Advocates push for research and senior access
Supporters of rescheduling or broader reform argue that federal change would lower barriers to clinical study and accelerate evidence-based guidance. With clearer rules, they say, CBD and other cannabinoids could be evaluated for specific conditions using standardized dosing and safety monitoring. Groups focused on elder care add an equity dimension, noting that older adults often live on fixed incomes and have multiple chronic conditions. Without coverage or consistent clinical support, they are left to navigate a confusing retail marketplace. The Commonwealth Project points out that even as rescheduling is considered, the current Schedule I status continues to impede research and clinical adoption, a reality that weighs heavily on Americans 65 and older.

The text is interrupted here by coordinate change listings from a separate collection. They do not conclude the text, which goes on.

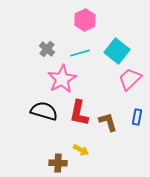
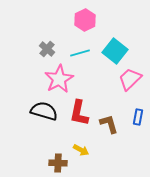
cyan square: moved 2 px left
pink star: moved 3 px left
blue rectangle: moved 1 px right
brown L-shape: moved 1 px right, 2 px down
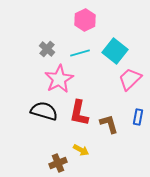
brown cross: rotated 24 degrees counterclockwise
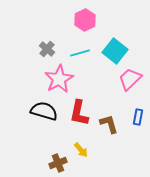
yellow arrow: rotated 21 degrees clockwise
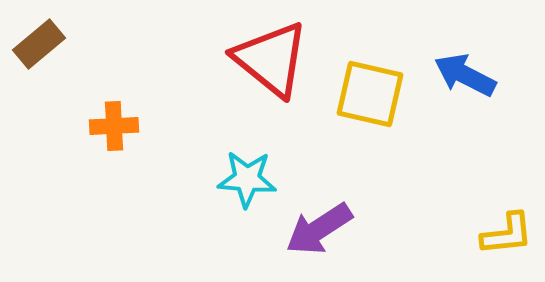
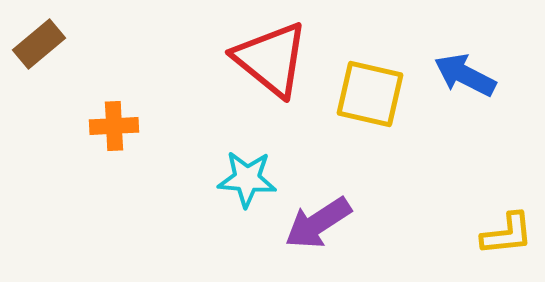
purple arrow: moved 1 px left, 6 px up
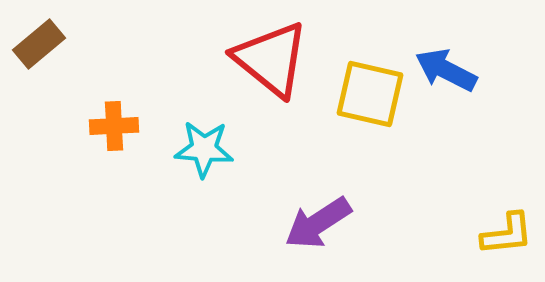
blue arrow: moved 19 px left, 5 px up
cyan star: moved 43 px left, 30 px up
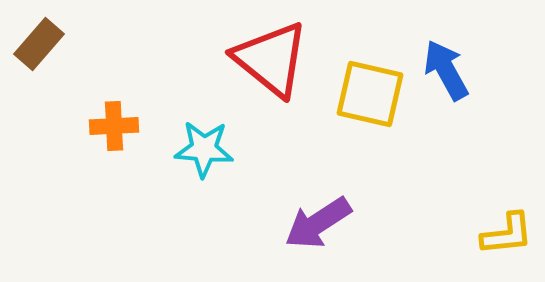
brown rectangle: rotated 9 degrees counterclockwise
blue arrow: rotated 34 degrees clockwise
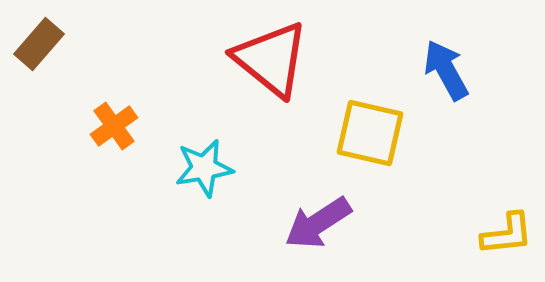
yellow square: moved 39 px down
orange cross: rotated 33 degrees counterclockwise
cyan star: moved 19 px down; rotated 14 degrees counterclockwise
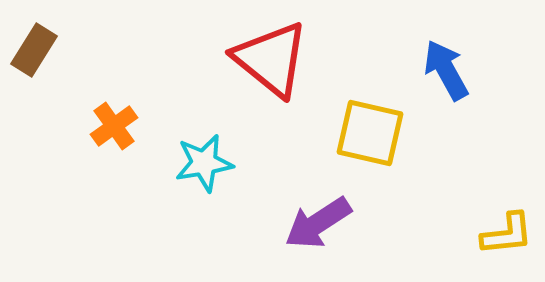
brown rectangle: moved 5 px left, 6 px down; rotated 9 degrees counterclockwise
cyan star: moved 5 px up
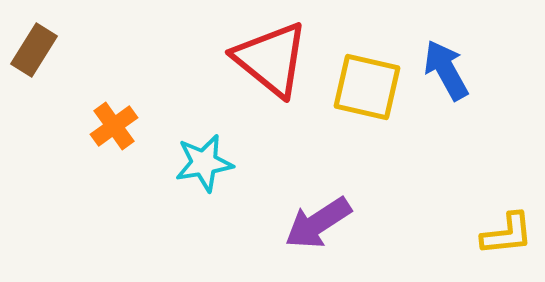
yellow square: moved 3 px left, 46 px up
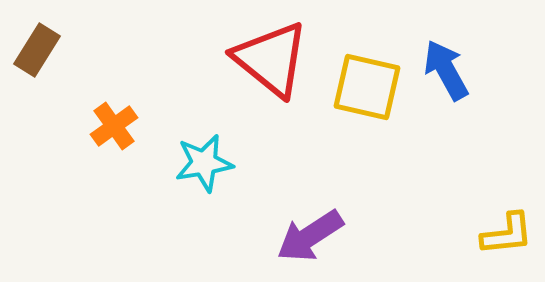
brown rectangle: moved 3 px right
purple arrow: moved 8 px left, 13 px down
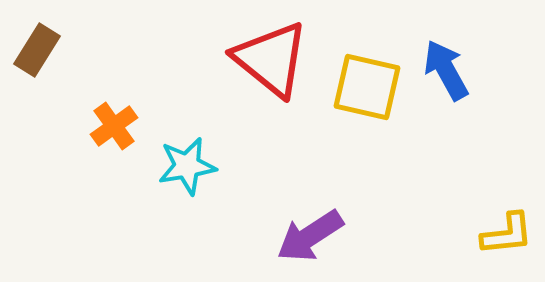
cyan star: moved 17 px left, 3 px down
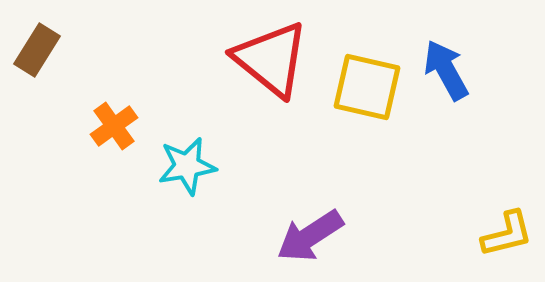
yellow L-shape: rotated 8 degrees counterclockwise
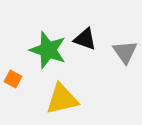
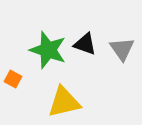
black triangle: moved 5 px down
gray triangle: moved 3 px left, 3 px up
yellow triangle: moved 2 px right, 3 px down
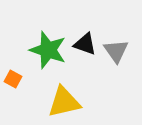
gray triangle: moved 6 px left, 2 px down
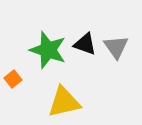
gray triangle: moved 4 px up
orange square: rotated 24 degrees clockwise
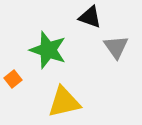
black triangle: moved 5 px right, 27 px up
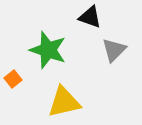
gray triangle: moved 2 px left, 3 px down; rotated 20 degrees clockwise
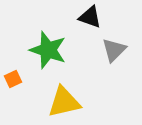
orange square: rotated 12 degrees clockwise
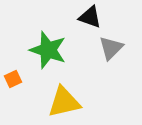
gray triangle: moved 3 px left, 2 px up
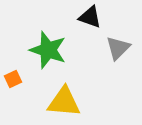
gray triangle: moved 7 px right
yellow triangle: rotated 18 degrees clockwise
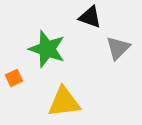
green star: moved 1 px left, 1 px up
orange square: moved 1 px right, 1 px up
yellow triangle: rotated 12 degrees counterclockwise
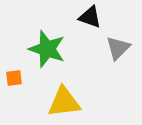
orange square: rotated 18 degrees clockwise
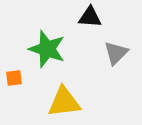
black triangle: rotated 15 degrees counterclockwise
gray triangle: moved 2 px left, 5 px down
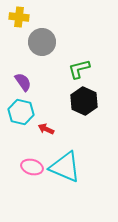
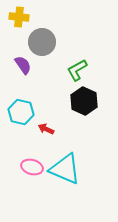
green L-shape: moved 2 px left, 1 px down; rotated 15 degrees counterclockwise
purple semicircle: moved 17 px up
cyan triangle: moved 2 px down
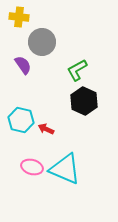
cyan hexagon: moved 8 px down
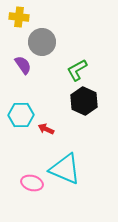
cyan hexagon: moved 5 px up; rotated 15 degrees counterclockwise
pink ellipse: moved 16 px down
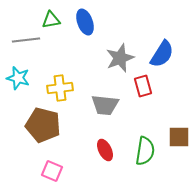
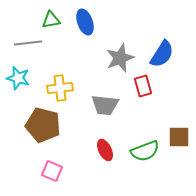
gray line: moved 2 px right, 3 px down
green semicircle: rotated 60 degrees clockwise
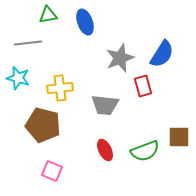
green triangle: moved 3 px left, 5 px up
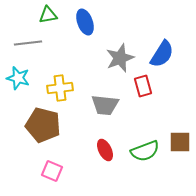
brown square: moved 1 px right, 5 px down
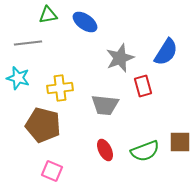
blue ellipse: rotated 35 degrees counterclockwise
blue semicircle: moved 4 px right, 2 px up
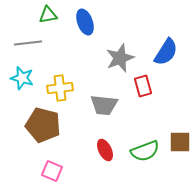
blue ellipse: rotated 35 degrees clockwise
cyan star: moved 4 px right
gray trapezoid: moved 1 px left
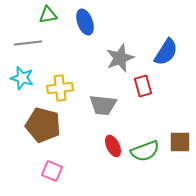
gray trapezoid: moved 1 px left
red ellipse: moved 8 px right, 4 px up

Uncertainty at the DEA and on timing
The stance of current DEA leadership on cannabis policy is not yet clear, and initial agency priorities have emphasized the fight against fentanyl and synthetic opioids. There is no firm timetable for a rescheduling decision, which leaves patients, providers, and investors waiting. That uncertainty feeds volatility in public markets and caution in healthcare systems that might otherwise pilot CBD-related protocols. Until the federal stance shifts, insurers and large provider networks are unlikely to move far beyond limited, state-specific programs. The gap between political signals and formal rulemaking remains the sector’s central risk.
What to watch next
The biggest near-term catalyst is a DEA decision on rescheduling in response to the HHS recommendation. Any new White House guidance on CBD coverage for seniors, including Medicare or Medicaid considerations, would also be significant. Policymakers would have to define evidence standards, dosing frameworks, and qualifying conditions before any federal program could responsibly reimburse CBD. On Capitol Hill, legislation that harmonizes federal rules with state legalization could unlock research funding, clarify interstate commerce, and set reimbursement pathways. Until then, expect cannabis stocks to react to headlines and for the debate over CBD for seniors to grow louder as more families and clinicians look for safe, affordable options.